No matter. Tuesday found about 36 players hitting the links at Maple Ridge Golf Club and enjoying each other’s company in the third annual Open Door Open. It benefited Open Door Community House, a full-range social services ministry on Second Avenue, affiliated with the South Georgia Conference of the United Methodist Church and the United Way.
Among its many services: children and youth ministries, and a showering program open four days a week that allows homeless people to clean up and enjoy a free breakfast.
The Rev. Buddy Cooper of St. Paul United Methodist Church has played in the Open all three years.
“I believe in Open Door and helping those kids, and the people who use the showering program, because of the chance they get to feel like a real person,” Cooper said on the driving range. “Most ministries are interminable. As soon as one group of kids leaves, there comes a new group. … There’s a greater need now than when they started. Open Door is faithful. You can judge it by the number of greater needs.”
Charlotte Quirk, branch manager of the Second Avenue CB&T, was the lone female among all the players. She was in a foursome with George Claridy, Trae Cook and Lane Jimmerson. Cook also works for CB&T. Claridy owns American Canopy and Window, and Jimmerson owns Valley Appliances.
Quirk picked up the game when she dated a professional golfer in college.
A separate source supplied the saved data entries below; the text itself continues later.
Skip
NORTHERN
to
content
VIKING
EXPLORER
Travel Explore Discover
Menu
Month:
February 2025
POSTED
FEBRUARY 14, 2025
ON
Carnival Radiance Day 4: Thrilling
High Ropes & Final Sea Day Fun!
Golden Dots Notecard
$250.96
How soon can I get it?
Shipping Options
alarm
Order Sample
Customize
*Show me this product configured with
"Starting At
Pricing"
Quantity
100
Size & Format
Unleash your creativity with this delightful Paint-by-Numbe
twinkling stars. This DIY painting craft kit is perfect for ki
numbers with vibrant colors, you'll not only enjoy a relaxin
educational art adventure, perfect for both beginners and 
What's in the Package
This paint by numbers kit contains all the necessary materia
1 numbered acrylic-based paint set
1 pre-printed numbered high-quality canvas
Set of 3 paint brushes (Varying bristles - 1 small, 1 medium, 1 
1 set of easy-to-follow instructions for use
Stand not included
“He got me in it and I mainly just tinker with it,” said Quirk, sporting a pink-colored driver. (The rest of her clubs aren’t pink, she said.)
Quirk said she wanted to raise money for Open Door in part because it’s a neighbor to her bank down the street.
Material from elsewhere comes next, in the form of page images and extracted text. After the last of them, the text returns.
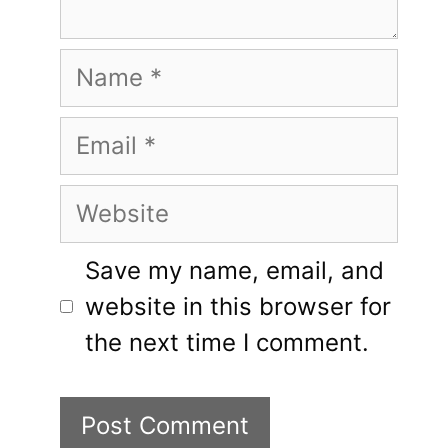
Name
Email
Website
Save my name, email, and
website in this browser for
the next time I comment.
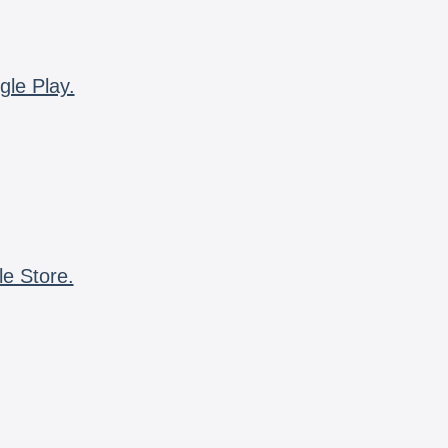
gle Play.
le Store.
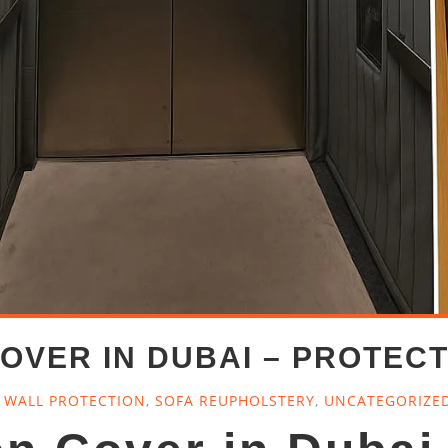
OVER IN DUBAI – PROTECT
T WALL PROTECTION
,
SOFA REUPHOLSTERY
,
UNCATEGORIZE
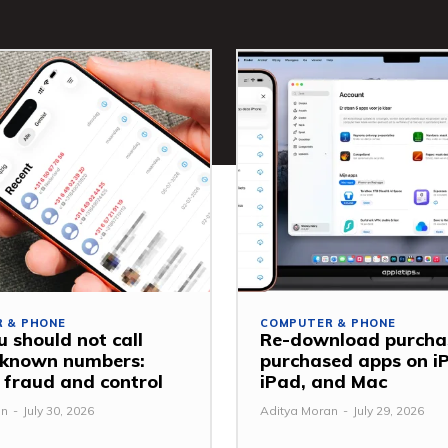
 & PHONE
COMPUTER & PHONE
 should not call
Re-download purcha
nknown numbers:
purchased apps on i
 fraud and control
iPad, and Mac
an
-
July 30, 2026
Aditya Moran
-
July 29, 2026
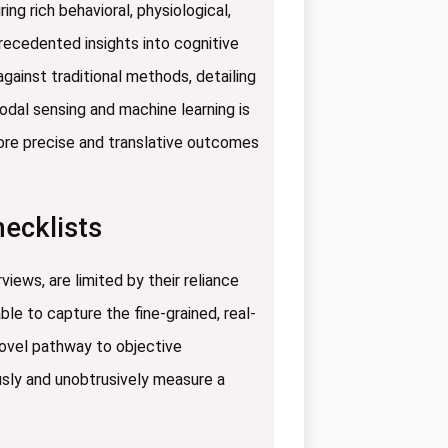
ng rich behavioral, physiological,
recedented insights into cognitive
ainst traditional methods, detailing
odal sensing and machine learning is
more precise and translative outcomes
hecklists
iews, are limited by their reliance
le to capture the fine-grained, real-
novel pathway to objective
usly and unobtrusively measure a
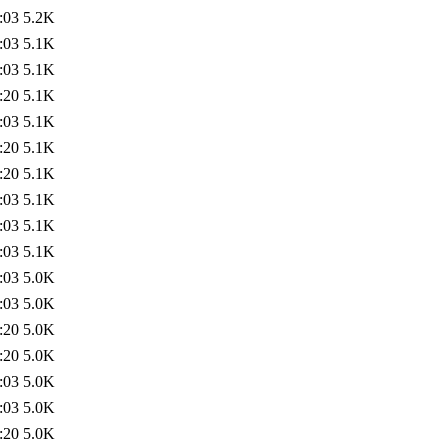
:03
5.2K
:03
5.1K
:03
5.1K
:20
5.1K
:03
5.1K
:20
5.1K
:20
5.1K
:03
5.1K
:03
5.1K
:03
5.1K
:03
5.0K
:03
5.0K
:20
5.0K
:20
5.0K
:03
5.0K
:03
5.0K
:20
5.0K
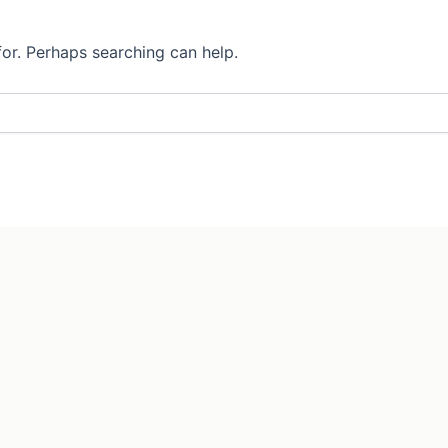
for. Perhaps searching can help.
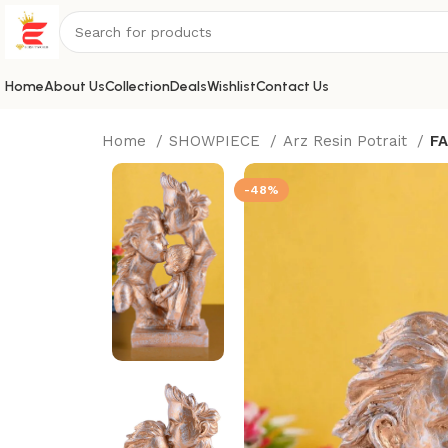
Home
About Us
Collection
Deals
Wishlist
Contact Us
Home
SHOWPIECE
Arz Resin Potrait
FA
-48%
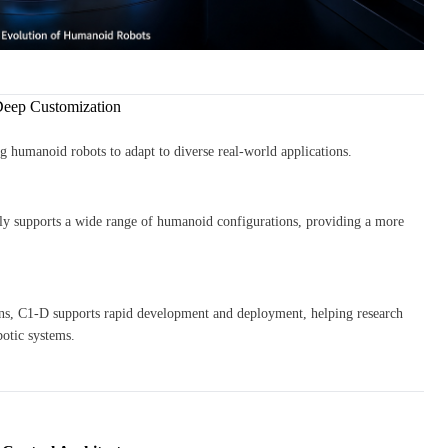
Deep Customization
ng humanoid robots to adapt to diverse real-world applications.
ly supports a wide range of humanoid configurations, providing a more
ions, C1-D supports rapid development and deployment, helping research
botic systems.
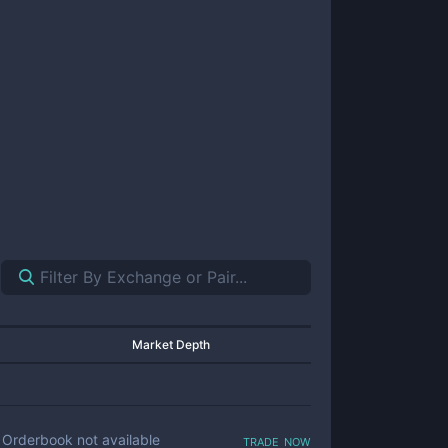
Market Depth
trade now
Orderbook not available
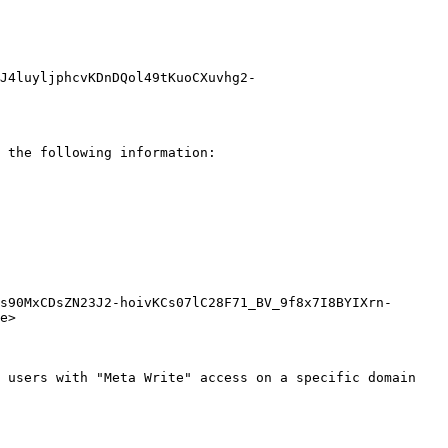
J4luyljphcvKDnDQol49tKuoCXuvhg2-
 the following information:

s90MxCDsZN23J2-hoivKCs07lC28F71_BV_9f8x7I8BYIXrn-
e>

 users with "Meta Write" access on a specific domain 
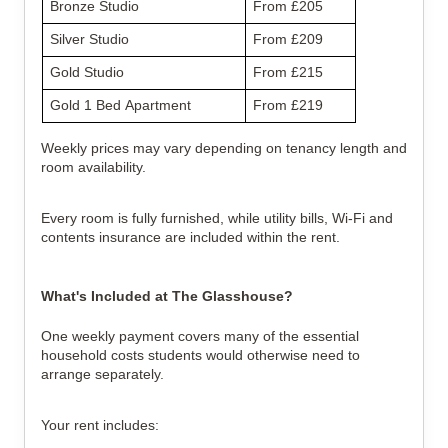
Bronze Studio
From £205
Silver Studio
From £209
Gold Studio
From £215
Gold 1 Bed Apartment
From £219
Weekly prices may vary depending on tenancy length and
room availability.
Every room is fully furnished, while utility bills, Wi-Fi and
contents insurance are included within the rent.
What's Included at The Glasshouse?
One weekly payment covers many of the essential
household costs students would otherwise need to
arrange separately.
Your rent includes:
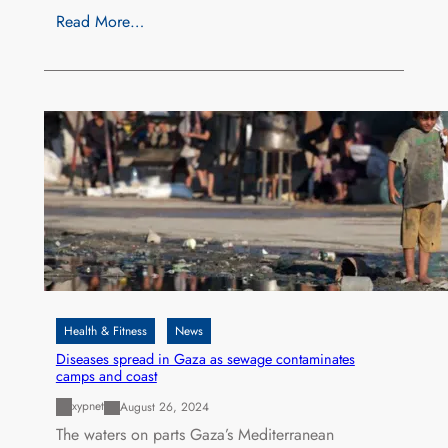
Read More…
Health & Fitness
News
Diseases spread in Gaza as sewage contaminates
camps and coast
xypnet
August 26, 2024
The waters on parts Gaza’s Mediterranean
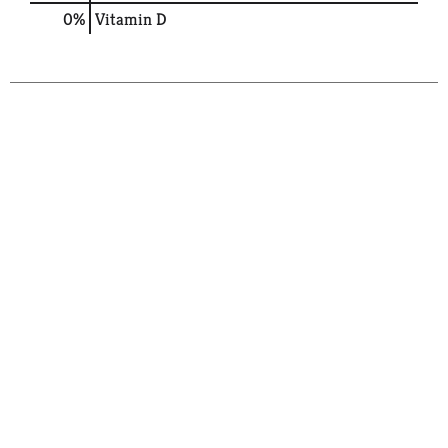
0%
Vitamin D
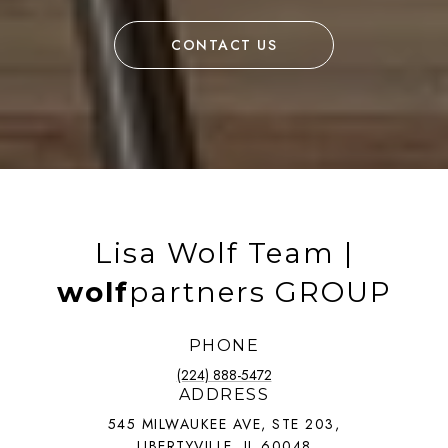
CONTACT US
Lisa Wolf Team |
wolf
partners GROUP
PHONE
(224) 888-5472
ADDRESS
545 MILWAUKEE AVE, STE 203,
LIBERTYVILLE, IL 60048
“I love what they do,” she said.
The Rev. Kim Jenkins has directed Open Door since 2003. The first Open in 2008 generated $10,000, but Jenkins said participation and therefore proceeds have declined since. She wonders if it should be moved out of the summer, because of the heat and because many people are on vacation.
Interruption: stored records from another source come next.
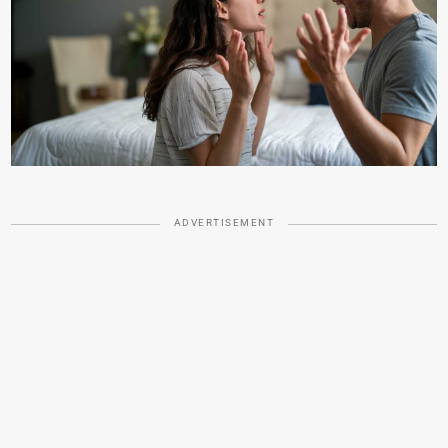
ADVERTISEMENT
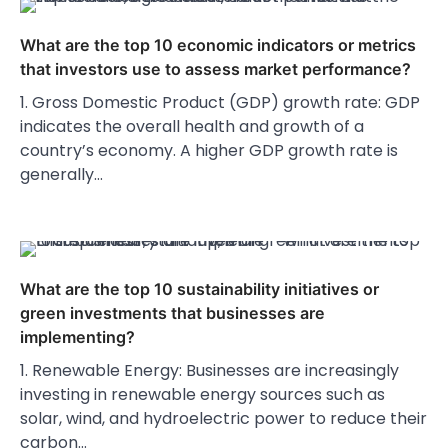
What are the top 10 economic indicators or metrics
that investors use to assess market performance?
1. Gross Domestic Product (GDP) growth rate: GDP
indicates the overall health and growth of a
country’s economy. A higher GDP growth rate is
generally…
What are the top 10 sustainability initiatives or
green investments that businesses are
implementing?
1. Renewable Energy: Businesses are increasingly
investing in renewable energy sources such as
solar, wind, and hydroelectric power to reduce their
carbon…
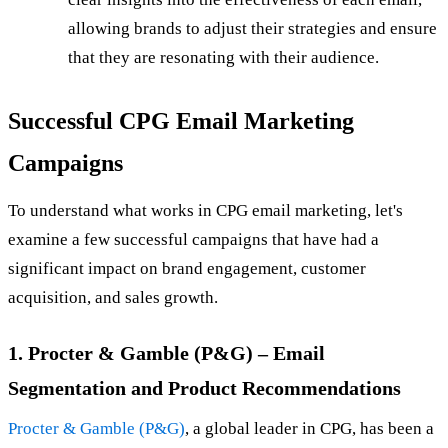
allowing brands to adjust their strategies and ensure
that they are resonating with their audience.
Successful CPG Email Marketing
Campaigns
To understand what works in CPG email marketing, let's
examine a few successful campaigns that have had a
significant impact on brand engagement, customer
acquisition, and sales growth.
1. Procter & Gamble (P&G) – Email
Segmentation and Product Recommendations
Procter & Gamble (P&G)
, a global leader in CPG, has been a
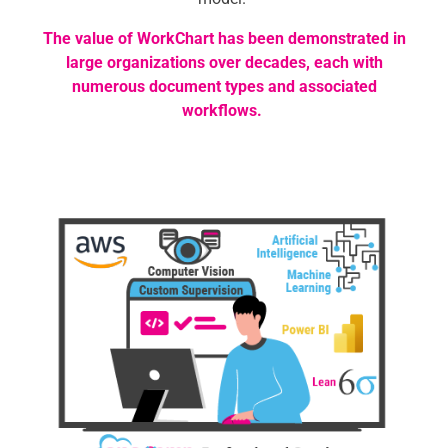
The value of WorkChart has been demonstrated in
large organizations over decades, each with
numerous document types and associated
workflows.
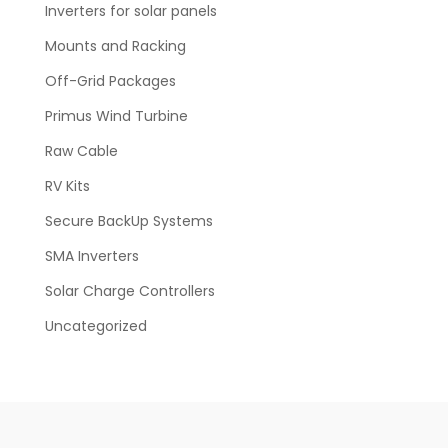
Inverters for solar panels
Mounts and Racking
Off-Grid Packages
Primus Wind Turbine
Raw Cable
RV Kits
Secure BackUp Systems
SMA Inverters
Solar Charge Controllers
Uncategorized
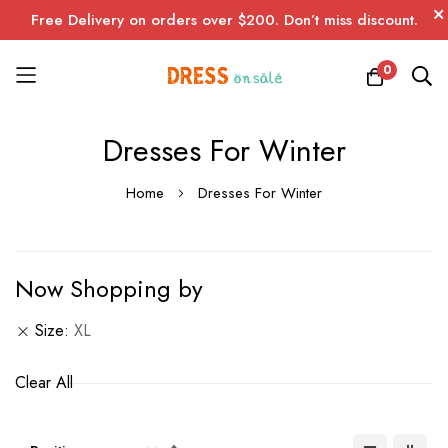
Free Delivery on orders over $200. Don’t miss discount.
0
Skip
Dresses For Winter
to
Content
Home
Dresses For Winter
Now Shopping by
Size
XL
Clear All
Set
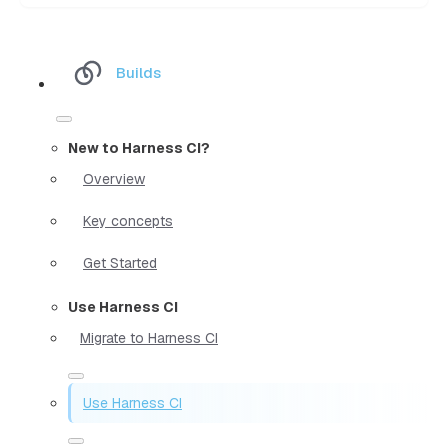
Builds
New to Harness CI?
Overview
Key concepts
Get Started
Use Harness CI
Migrate to Harness CI
Use Harness CI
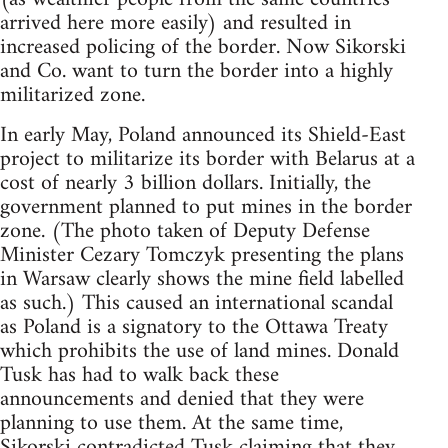
arrived here more easily) and resulted in
increased policing of the border. Now Sikorski
and Co. want to turn the border into a highly
militarized zone.
In early May, Poland announced its Shield-East
project to militarize its border with Belarus at a
cost of nearly 3 billion dollars. Initially, the
government planned to put mines in the border
zone. (The photo taken of Deputy Defense
Minister Cezary Tomczyk presenting the plans
in Warsaw clearly shows the mine field labelled
as such.) This caused an international scandal
as Poland is a signatory to the Ottawa Treaty
which prohibits the use of land mines. Donald
Tusk has had to walk back these
announcements and denied that they were
planning to use them. At the same time,
Sikorski contradicted Tusk claiming that they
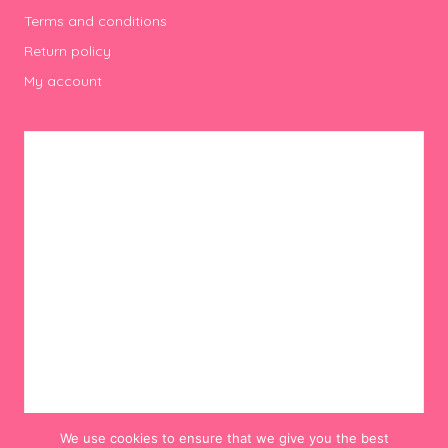
Terms and conditions
Return policy
My account
We use cookies to ensure that we give you the best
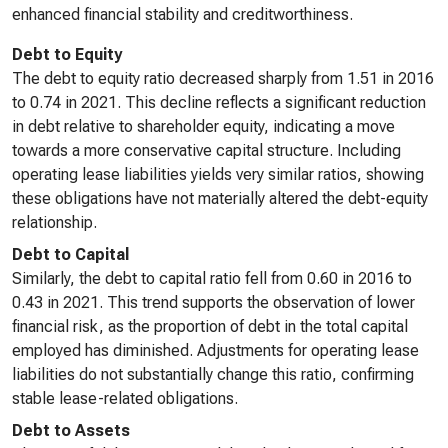
enhanced financial stability and creditworthiness.
Debt to Equity
The debt to equity ratio decreased sharply from 1.51 in 2016
to 0.74 in 2021. This decline reflects a significant reduction
in debt relative to shareholder equity, indicating a move
towards a more conservative capital structure. Including
operating lease liabilities yields very similar ratios, showing
these obligations have not materially altered the debt-equity
relationship.
Debt to Capital
Similarly, the debt to capital ratio fell from 0.60 in 2016 to
0.43 in 2021. This trend supports the observation of lower
financial risk, as the proportion of debt in the total capital
employed has diminished. Adjustments for operating lease
liabilities do not substantially change this ratio, confirming
stable lease-related obligations.
Debt to Assets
The most prominent fundraiser for Open Door is the Walk Classic, held each spring.
The Open was the brainchild of the Rev. Daryl Brown, a former associate pastor at St. Paul United Methodist who moved in June to a new appointment.
“The board members have picked it up and run with it,” Jenkins said.
This year marks Open Door’s 75th anniversary.
The center’s beginnings were humble: Two women — Addie Greeley, a Methodist deaconess, and Lizzie Evans — came to Columbus in 1924 and began ministering to children in the basement of Hamp Stevens Methodist Church in Bibb City. (The church has since closed.) They believed that the community needed a way to respond to the suffering during the Depression years after one of the largest mills operating in the area closed and people were in need.
In addition to after-school tutoring and showers for the homeless, it offers:
Ÿ a transition home for women and children
Ÿ the Open Door Institute, which prepares aspiring cooks for the trade
Ÿ free counseling and chaplain services
Ÿ community case management
Ÿ clothing for all ages, with required vouchers
Tuesday’s golf tournament was a scramble. The Rev. Shane Green, the United Methodist district superintendent in the South Georgia Conference, played his round with three other clergy: the Revs. Mark Magoni of Midland United Methodist Church; Brett Maddocks, minister of evangelism at St. Luke; and Scott Hagan of Epworth. Their team won.
Their foursome started on No. 6.
“When you write about it,” Green said after his shot to the green, “say it went in the hole.”